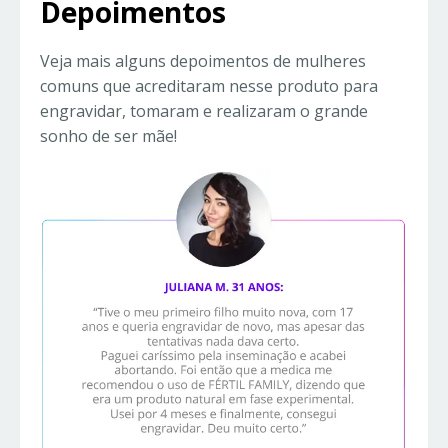
Depoimentos
Veja mais alguns depoimentos de mulheres
comuns que acreditaram nesse produto para
engravidar, tomaram e realizaram o grande
sonho de ser mãe!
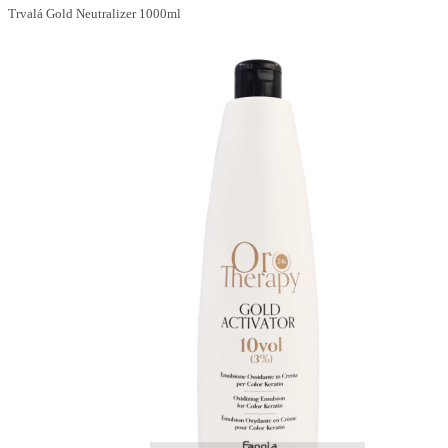
Trvalá Gold Neutralizer 1000ml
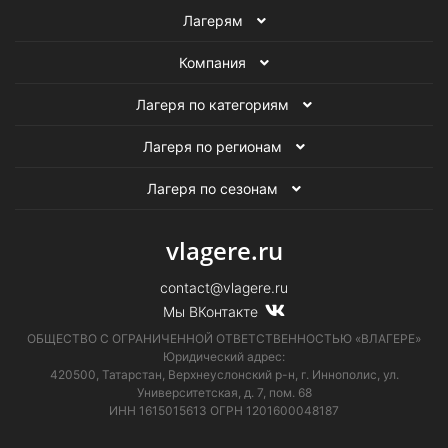
Лагерям
Компания
Лагеря по категориям
Лагеря по регионам
Лагеря по сезонам
vlagere.ru
contact@vlagere.ru
Мы ВКонтакте
ОБЩЕСТВО С ОГРАНИЧЕННОЙ ОТВЕТСТВЕННОСТЬЮ «ВЛАГЕРЕ»
Юридический адрес:
420500, Татарстан, Верхнеуслонский р-н, г. Иннополис, ул.
Университетская,
д. 7, пом. 68
ИНН 1615015613
ОГРН 1201600048187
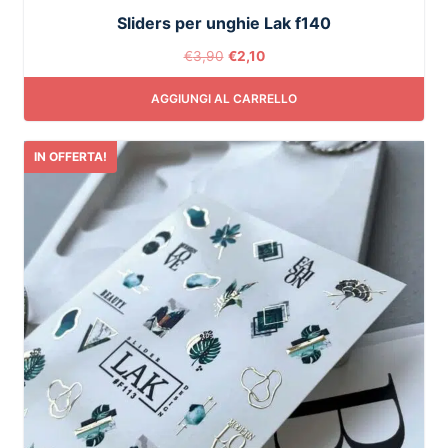
Sliders per unghie Lak f140
€
3,90
€
2,10
AGGIUNGI AL CARRELLO
IN OFFERTA!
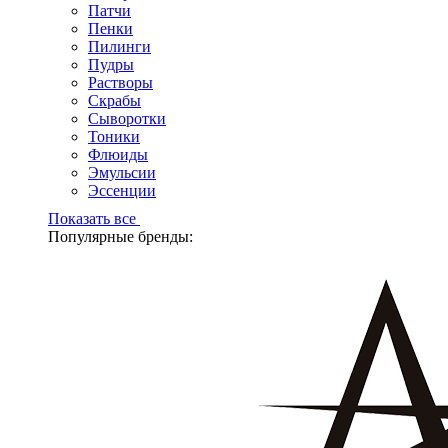
Патчи
Пенки
Пилинги
Пудры
Растворы
Скрабы
Сыворотки
Тоники
Флюиды
Эмульсии
Эссенции
Показать все
Популярные бренды:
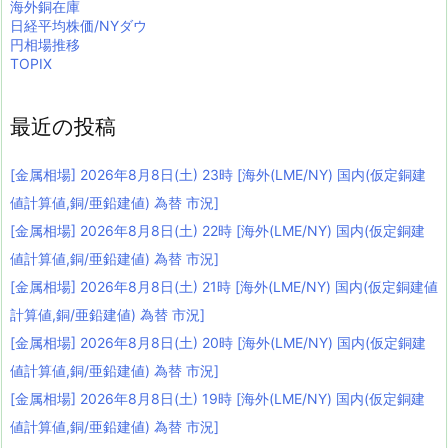
海外銅在庫
日経平均株価/NYダウ
円相場推移
TOPIX
最近の投稿
[金属相場] 2026年8月8日(土) 23時 [海外(LME/NY) 国内(仮定銅建
値計算値,銅/亜鉛建値) 為替 市況]
[金属相場] 2026年8月8日(土) 22時 [海外(LME/NY) 国内(仮定銅建
値計算値,銅/亜鉛建値) 為替 市況]
[金属相場] 2026年8月8日(土) 21時 [海外(LME/NY) 国内(仮定銅建値
計算値,銅/亜鉛建値) 為替 市況]
[金属相場] 2026年8月8日(土) 20時 [海外(LME/NY) 国内(仮定銅建
値計算値,銅/亜鉛建値) 為替 市況]
[金属相場] 2026年8月8日(土) 19時 [海外(LME/NY) 国内(仮定銅建
値計算値,銅/亜鉛建値) 為替 市況]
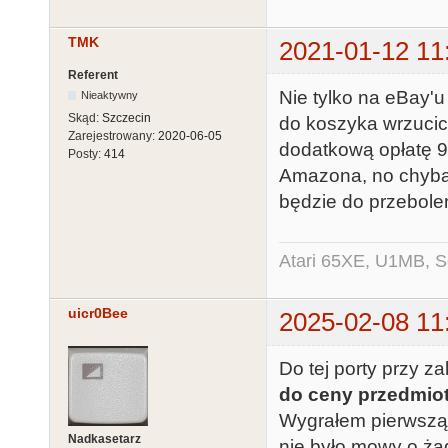
TMK
2021-01-12 11
Referent
Nie tylko na eBay'u
Nieaktywny
Skąd:
Szczecin
do koszyka wrzucic
Zarejestrowany:
2020-06-05
dodatkową opłatę 9
Posty:
414
Amazona, no chyba,
będzie do przebole
Atari 65XE, U1MB, 
uicr0Bee
2025-02-08 11
Do tej porty przy 
do ceny przedmio
Wygrałem pierwszą 
Nadkasetarz
nie było mowy o ża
──────────
WORK TASK: From the line with "Nie tylko na eBay'u" to the end of the listing above, set down every line exactly as it appears, both ends included.

SOLUTION TO THIS PROBLEM:
Nie tylko na eBay'u
Nieaktywny
Skąd:
Szczecin
do koszyka wrzucic
Zarejestrowany:
2020-06-05
dodatkową opłatę 9
Posty:
414
Amazona, no chyba,
będzie do przebole
Atari 65XE, U1MB, 
uicr0Bee
2025-02-08 11
Do tej porty przy 
do ceny przedmio
Wygrałem pierwszą 
Nadkasetarz
nie było mowy o ża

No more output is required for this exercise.